The Mobile Bay shoreline just inside Mobile Point, close to Fort
Morgan, is known as Navy Cove. This was the site of Native
American villages for over two thousand years. The name
came after the British Navy anchored here when Fort Bowyer
(now Fort Morgan) fell in 1815. This was the site of boat docks,
wharfs, and warehouses before and after the Civil War.
Federal General E.R.S. Canby landed the 16th U. S. Army
Corps here to lay siege to Fort Morgan on August 9, 1864.
After the Battle of Mobile Bay and the fort was taken by Federal
Troops on August 23, 1864, the Union soldiers moved northward
to camp at Fish River before marching on to capture Mobile.
On the western shore of Andrews Bay (north of here),
bar pilots established a community in the 1830s known
as 'Pilot Town'. The pilots monitored the mouth of Mobile
Bay while working on a large sand dune they named
'Workbench Hill'. They would rush out to sell their
services to arriving ships Fort Morgan officers housed
their families in the settlement and large socials were
held, often entertaining international guests.
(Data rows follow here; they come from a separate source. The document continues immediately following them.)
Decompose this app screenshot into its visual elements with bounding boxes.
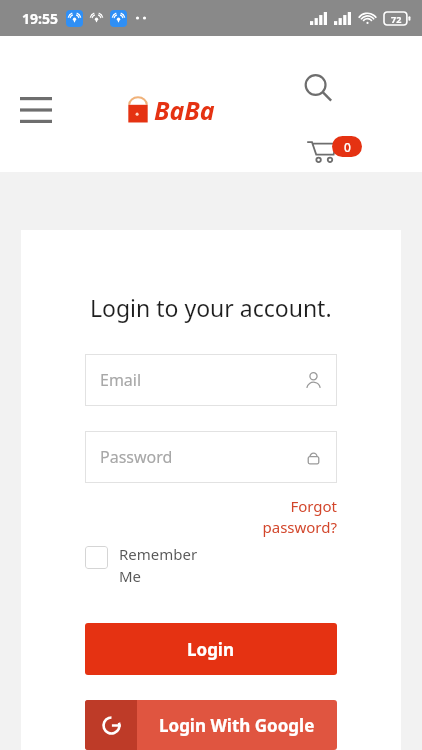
button[interactable]: Remember Me [85, 544, 337, 587]
button[interactable]: BaBa [127, 93, 215, 127]
staticText: Email [100, 369, 142, 391]
button[interactable]: Login [85, 623, 337, 675]
staticText: Login to your account. [90, 292, 332, 323]
staticText: Login With Google [159, 714, 315, 737]
button[interactable]: Password [85, 431, 337, 483]
button[interactable]: Search [296, 66, 340, 110]
staticText: 0 [344, 139, 351, 155]
button[interactable]: Menu [12, 86, 60, 134]
staticText: Remember Me [119, 544, 198, 587]
button[interactable]: Cart, 0 items [298, 128, 344, 174]
staticText: BaBa [154, 93, 215, 127]
staticText: 72 [391, 13, 402, 25]
button[interactable]: Login With Google [85, 700, 337, 750]
button[interactable]: Email [85, 354, 337, 406]
staticText: Password [100, 446, 173, 468]
staticText: Login [187, 638, 235, 661]
button[interactable]: Forgot password? [262, 496, 337, 538]
staticText: 19:55 [22, 9, 58, 28]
The town
grew into a Utopian community with a short railroad to
Fort Morgan, a cemetery, and many homes but no
property lines. The
September 24, 1906 hurricane swept
the community and all their homes into Mobile Bay and
the town vanished. The only survivors were tied to oak
trees on top of Workbench Hill. Property lines had not
been established so homes were never rebuilt. In the 1960s, most of the cemetery stones were removed and subsequently lost when a boat launch was built here.